* **PROBLEM TO SOLVE**
Write out exactly, and only, the lines below from the line with "En savoir plus" through the line with "verliezen? De vraag"; pictures do not belong in the copy.

* **DATA RECORDS**
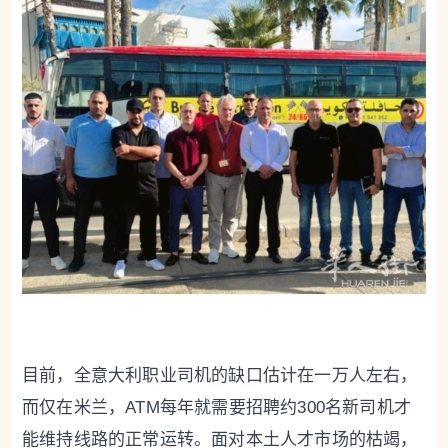
目前，全意大利职业司机的缺口估计在一万人左右，
而仅在米兰，ATM每年就需要招聘约300名新司机才
能维持线路的正常运转。面对本土人才市场的枯竭，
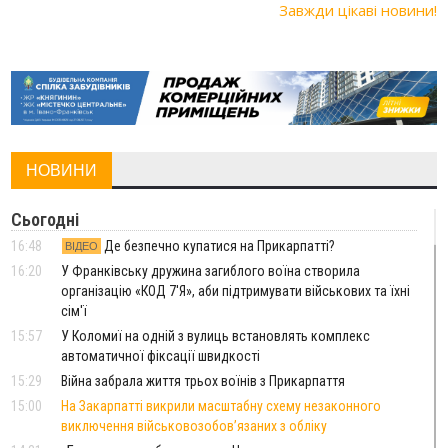
Завжди цікаві новини!
НОВИНИ
Сьогодні
16:48
Де безпечно купатися на Прикарпатті?
ВІДЕО
16:20
У Франківську дружина загиблого воїна створила
організацію «КОД 7'Я», аби підтримувати військових та їхні
сім'ї
15:57
У Коломиї на одній з вулиць встановлять комплекс
автоматичної фіксації швидкості
15:29
Війна забрала життя трьох воїнів з Прикарпаття
15:00
На Закарпатті викрили масштабну схему незаконного
виключення військовозобов’язаних з обліку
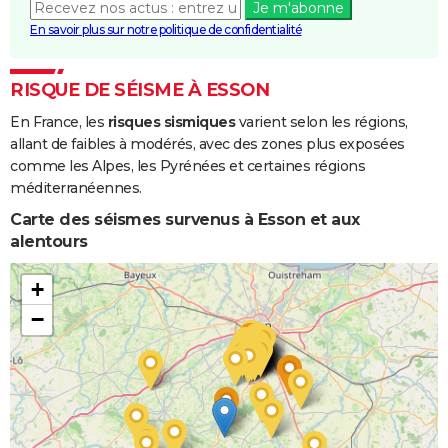
Je m'abonne
En savoir plus sur notre politique de confidentialité
RISQUE DE SÉISME À ESSON
En France, les
risques sismiques
varient selon les régions,
allant de faibles à modérés, avec des zones plus exposées
comme les Alpes, les Pyrénées et certaines régions
méditerranéennes.
Carte des séismes survenus à Esson et aux
alentours
+
−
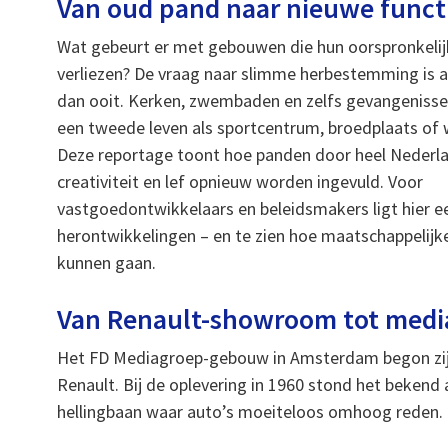
Van oud pand naar nieuwe funct
Wat gebeurt er met gebouwen die hun oorspronkelij
verliezen? De vraag naar slimme herbestemming is a
dan ooit. Kerken, zwembaden en zelfs gevangenisse
een tweede leven als sportcentrum, broedplaats of 
Deze reportage toont hoe panden door heel Nederl
creativiteit en lef opnieuw worden ingevuld. Voor
vastgoedontwikkelaars en beleidsmakers ligt hier e
herontwikkelingen – en te zien hoe maatschappelij
kunnen gaan.
Van Renault-showroom tot medi
Het FD Mediagroep-gebouw in Amsterdam begon zij
Renault. Bij de oplevering in 1960 stond het bekend 
hellingbaan waar auto’s moeiteloos omhoog reden.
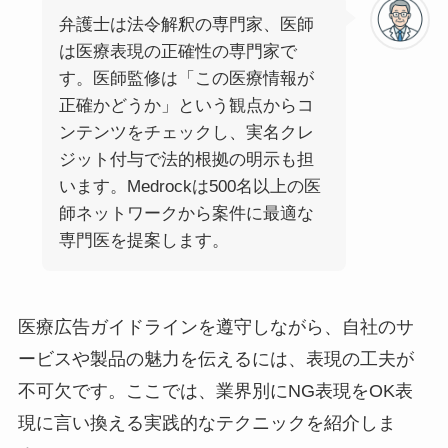
弁護士は法令解釈の専門家、医師
は医療表現の正確性の専門家で
す。医師監修は「この医療情報が
正確かどうか」という観点からコ
ンテンツをチェックし、実名クレ
ジット付与で法的根拠の明示も担
います。Medrockは500名以上の医
師ネットワークから案件に最適な
専門医を提案します。
医療広告ガイドラインを遵守しながら、自社のサ
ービスや製品の魅力を伝えるには、表現の工夫が
不可欠です。ここでは、業界別にNG表現をOK表
現に言い換える実践的なテクニックを紹介しま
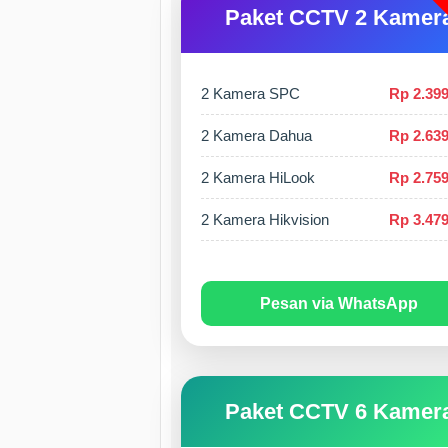
Paket CCTV 2 Kamer
2 Kamera SPC
Rp 2.399
2 Kamera Dahua
Rp 2.639
2 Kamera HiLook
Rp 2.759
2 Kamera Hikvision
Rp 3.479
Pesan via WhatsApp
Paket CCTV 6 Kamer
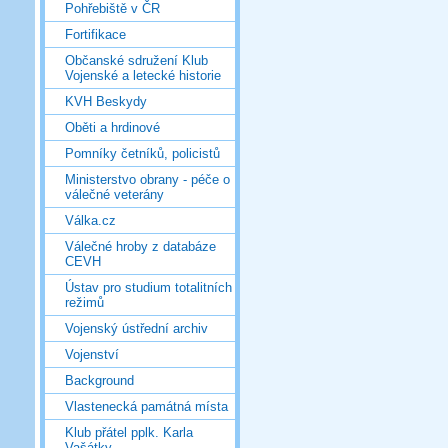
Pohřebiště v ČR
Fortifikace
Občanské sdružení Klub
Vojenské a letecké historie
KVH Beskydy
Oběti a hrdinové
Pomníky četníků, policistů
Ministerstvo obrany - péče o
válečné veterány
Válka.cz
Válečné hroby z databáze
CEVH
Ústav pro studium totalitních
režimů
Vojenský ústřední archiv
Vojenství
Background
Vlastenecká památná místa
Klub přátel pplk. Karla
Vašátky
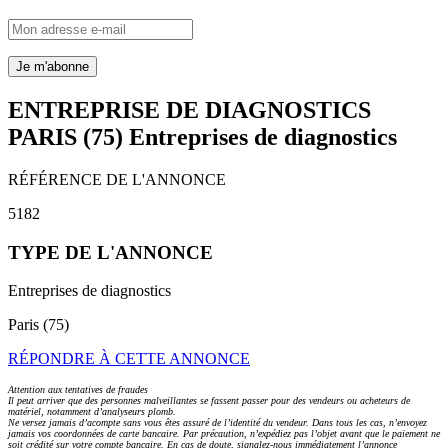
ENTREPRISE DE DIAGNOSTICS
PARIS (75)
Entreprises de diagnostics
RÉFÉRENCE DE L'ANNONCE
5182
TYPE DE L'ANNONCE
Entreprises de diagnostics
Paris (75)
RÉPONDRE À CETTE ANNONCE
Attention aux tentatives de fraudes
Il peut arriver que des personnes malveillantes se fassent passer pour des vendeurs ou acheteurs de
matériel, notamment d’analyseurs plomb.
Ne versez jamais d’acompte sans vous êtes assuré de l’identité du vendeur. Dans tous les cas, n’envoyez
jamais vos coordonnées de carte bancaire. Par précaution, n’expédiez pas l’objet avant que le paiement ne
soit crédité sur votre compte bancaire. En cas de doute, signalez-nous immédiatement l’annonce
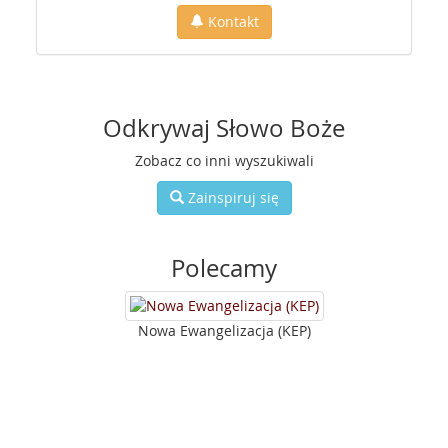
Kontakt
Odkrywaj Słowo Boże
Zobacz co inni wyszukiwali
Zainspiruj się
Polecamy
Nowa Ewangelizacja (KEP)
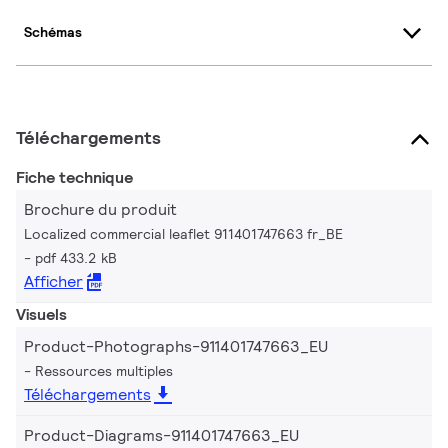
Schémas
Téléchargements
Fiche technique
Brochure du produit
Localized commercial leaflet 911401747663 fr_BE
pdf 433.2 kB
Afficher
Visuels
Product-Photographs-911401747663_EU
Ressources multiples
Téléchargements
Product-Diagrams-911401747663_EU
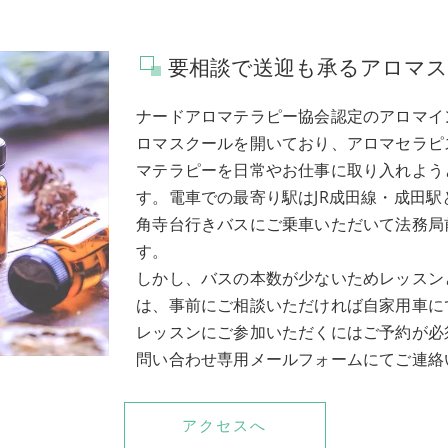
要相談で送迎も承るアロマ
ナードアロマテラピー協会認定のアロマイ
ロマスクールを開いており、アロマセラピ
マテラピーを日常やお仕事に取り入れよう
す。電車での最寄り駅はJR成田線・成田
角寺台行きバスにご乗車いただいて法務局
す。
しかし、バスの本数が少ないためレッスン
は、事前にご相談いただければ自家用車に
レッスンにご参加いただくにはご予約が必
問い合わせ専用メールフォームにてご連絡
アクセスへ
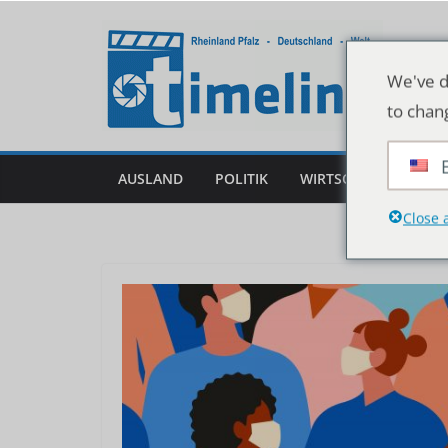
Zum
Inhalt
springen
We've d
to chan
AUSLAND
POLITIK
WIRTSCHAFT
DEU
Close 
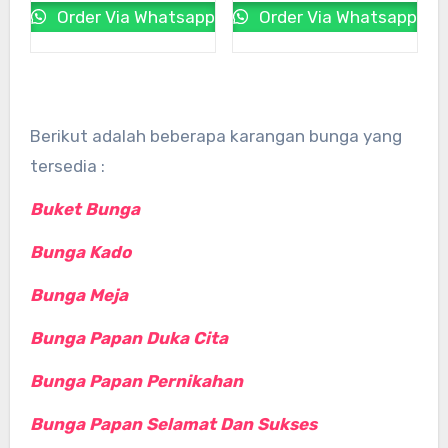
Order Via Whatsapp
Order Via Whatsapp
Berikut adalah beberapa karangan bunga yang
tersedia :
Buket Bunga
Bunga Kado
Bunga Meja
Bunga Papan Duka Cita
Bunga Papan Pernikahan
Bunga Papan Selamat Dan Sukses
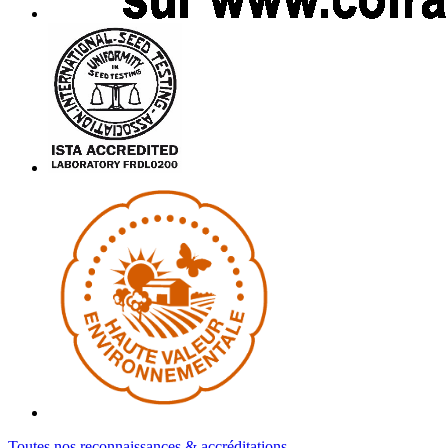
Toutes nos reconnaissances & accréditations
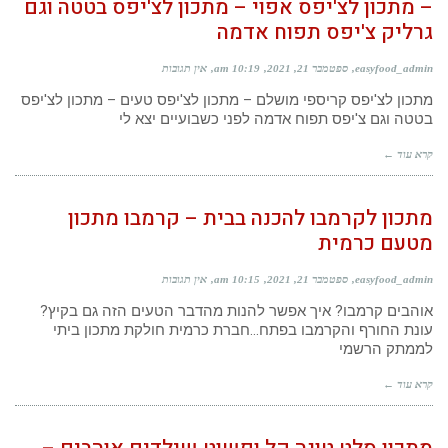
– מתכון לצ'יפס אפוי – מתכון לצ'יפס בטטה וגם
גרליק צ'יפס תפוח אדמה
easyfood_admin
ספטמבר 21, 2021
10:19 am
אין תגובות
מתכון לצ'יפס קריספי מושלם – מתכון לצ'יפס טעים – מתכון לצ'יפס
בטטה וגם צ'יפס תפוח אדמה לפני כשבועיים יצא לי
קרא עוד ←
מתכון לקרמבו להכנה בבית – קרמבו מתכון
מטעם כרמית
easyfood_admin
ספטמבר 21, 2021
10:15 am
אין תגובות
אוהבים קרמבו? איך אפשר להנות מהדבר הטעים הזה גם בקיץ?
עונת החורף והקרמבו בפתח…חברת כרמית חולקת מתכון ביתי
לממתק הרשמי
קרא עוד ←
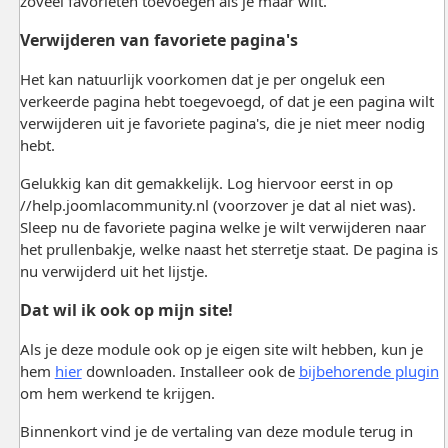
zoveel favorieten toevoegen als je maar wilt.
Verwijderen van favoriete pagina's
Het kan natuurlijk voorkomen dat je per ongeluk een
verkeerde pagina hebt toegevoegd, of dat je een pagina wilt
verwijderen uit je favoriete pagina's, die je niet meer nodig
hebt.
Gelukkig kan dit gemakkelijk. Log hiervoor eerst in op
//help.joomlacommunity.nl (voorzover je dat al niet was).
Sleep nu de favoriete pagina welke je wilt verwijderen naar
het prullenbakje, welke naast het sterretje staat. De pagina is
nu verwijderd uit het lijstje.
Dat wil ik ook op mijn site!
Als je deze module ook op je eigen site wilt hebben, kun je
hem
hier
downloaden. Installeer ook de
bijbehorende plugin
om hem werkend te krijgen.
Binnenkort vind je de vertaling van deze module terug in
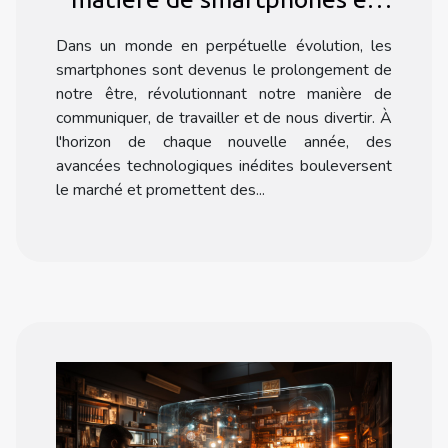
ce qu'elles signifient pour
Dans un monde en perpétuelle évolution, les
l'utilisateur moyen
smartphones sont devenus le prolongement de
notre être, révolutionnant notre manière de
communiquer, de travailler et de nous divertir. À
l'horizon de chaque nouvelle année, des
avancées technologiques inédites bouleversent
le marché et promettent des...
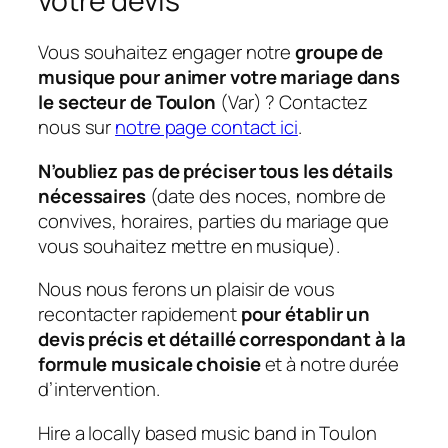
votre devis
Vous souhaitez engager notre
groupe de
musique pour animer votre mariage dans
le secteur de Toulon
(Var) ? Contactez
nous sur
notre page contact ici
.
N’oubliez pas de préciser tous les détails
nécessaires
(date des noces, nombre de
convives, horaires, parties du mariage que
vous souhaitez mettre en musique).
Nous nous ferons un plaisir de vous
recontacter rapidement
pour établir un
devis précis et détaillé correspondant à la
formule musicale choisie
et à notre durée
d’intervention.
Hire a locally based music band in Toulon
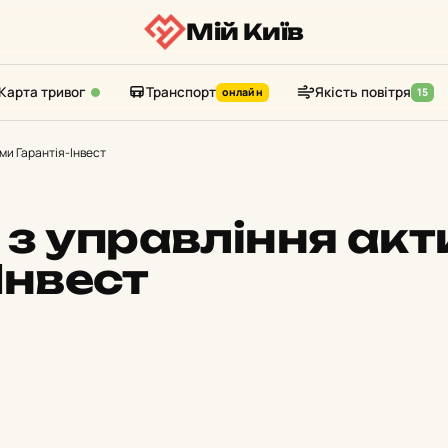
Мій Київ
Карта тривог
Транспорт
Якість повітря
онлайн
15
ми Гарантія-Інвест
 з управління ак
Інвест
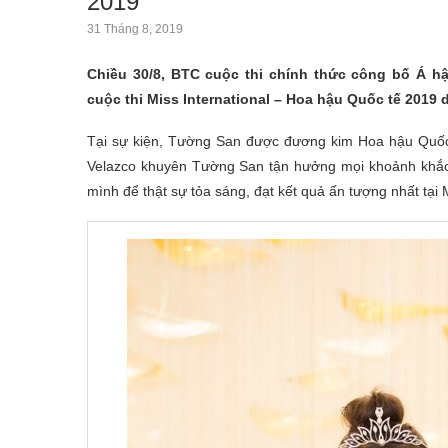
2019
31 Tháng 8, 2019
Chiều 30/8, BTC cuộc thi chính thức công bố Á h
cuộc thi Miss International – Hoa hậu Quốc tế 2019 d
Tại sự kiện, Tường San được đương kim Hoa hậu Quốc 
Velazco khuyên Tường San tận hưởng mọi khoảnh khắc k
mình để thật sự tỏa sáng, đạt kết quả ấn tượng nhất tại 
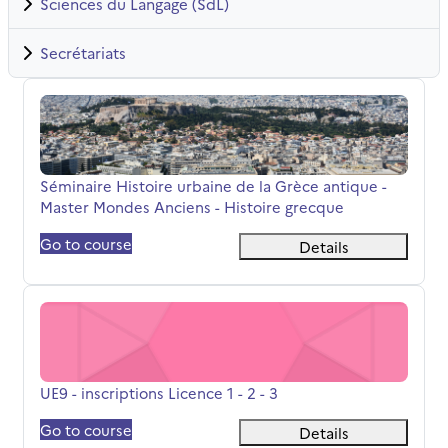
Sciences du Langage (SdL)
Secrétariats
Séminaire Histoire urbaine de la Grèce antique - Master
Nome da disciplina
Séminaire Histoire urbaine de la Grèce antique -
Master Mondes Anciens - Histoire grecque
Go to course
Details
UE9 - inscriptions Licence 1 - 2 - 3
Nome da disciplina
UE9 - inscriptions Licence 1 - 2 - 3
Go to course
Details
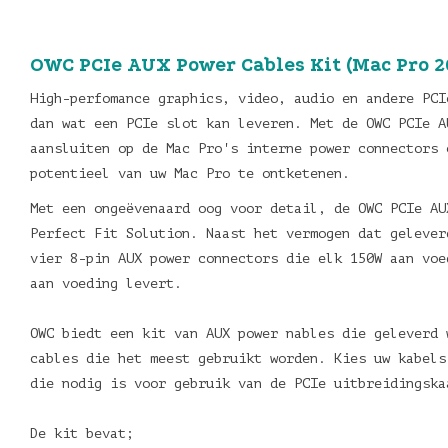
OWC PCIe AUX Power Cables Kit (Mac Pro 2
High-perfomance graphics, video, audio en andere PCI
dan wat een PCIe slot kan leveren. Met de OWC PCIe A
aansluiten op de Mac Pro's interne power connectors 
potentieel van uw Mac Pro te ontketenen.
Met een ongeëvenaard oog voor detail, de OWC PCIe AU
Perfect Fit Solution. Naast het vermogen dat gelever
vier 8-pin AUX power connectors die elk 150W aan voe
aan voeding levert.
OWC biedt een kit van AUX power nables die geleverd 
cables die het meest gebruikt worden. Kies uw kabels
die nodig is voor gebruik van de PCIe uitbreidingsk
De kit bevat;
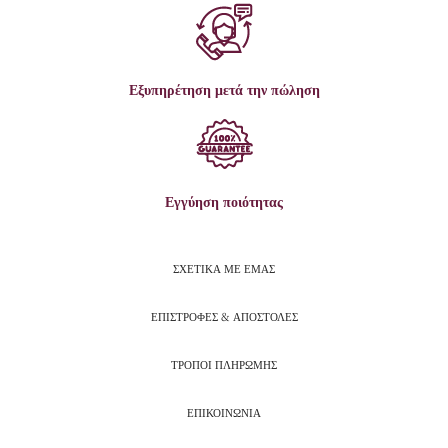
Εξυπηρέτηση μετά την πώληση
Εγγύηση ποιότητας
ΣΧΕΤΙΚΑ ΜΕ ΕΜΑΣ
ΕΠΙΣΤΡΟΦΕΣ & ΑΠΟΣΤΟΛΕΣ
ΤΡΟΠΟΙ ΠΛΗΡΩΜΗΣ
ΕΠΙΚΟΙΝΩΝΙΑ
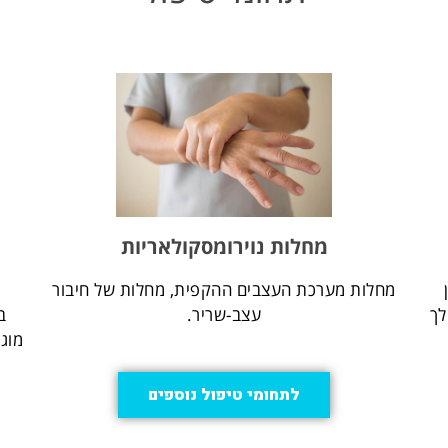
מחלות נוירומסקולאריות
מחלות מערכת העצבים ההקפית, מחלות של חיבור
נ
לך
עצב-שריר.
ב
מוגב
לתחומי טיפול נוספים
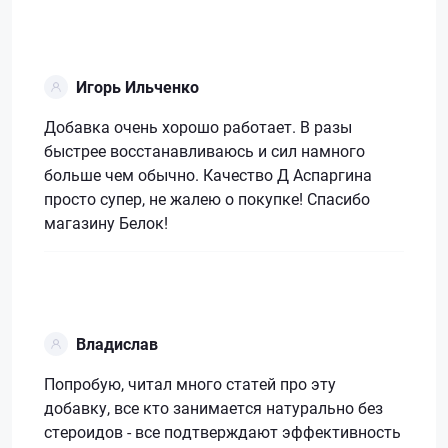
Игорь Ильченко
Добавка очень хорошо работает. В разы
быстрее восстанавливаюсь и сил намного
больше чем обычно. Качество Д Аспаргина
просто супер, не жалею о покупке! Спасибо
магазину Белок!
Владислав
Попробую, читал много статей про эту
добавку, все кто занимается натурально без
стероидов - все подтверждают эффективность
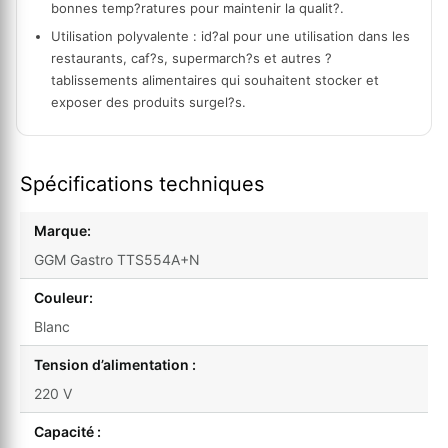
bonnes temp?ratures pour maintenir la qualit?.
Utilisation polyvalente
: id?al pour une utilisation dans les
restaurants, caf?s, supermarch?s et autres ?
tablissements alimentaires qui souhaitent stocker et
exposer des produits surgel?s.
Spécifications techniques
Marque:
GGM Gastro TTS554A+N
Couleur:
Blanc
Tension d’alimentation :
220 V
Capacité :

* **COMPLETED TASK**
En savoir plus sur notre politique de confidentialité
RISQUE DE SÉISME À ESSON
En France, les
risques sismiques
varient selon les régions,
allant de faibles à modérés, avec des zones plus exposées
comme les Alpes, les Pyrénées et certaines régions
méditerranéennes.
Carte des séismes survenus à Esson et aux
alentours
+
−
Van oud pand naar nieuwe funct
Wat gebeurt er met gebouwen die hun oorspronkelij
verliezen? De vraag naar slimme herbestemming is a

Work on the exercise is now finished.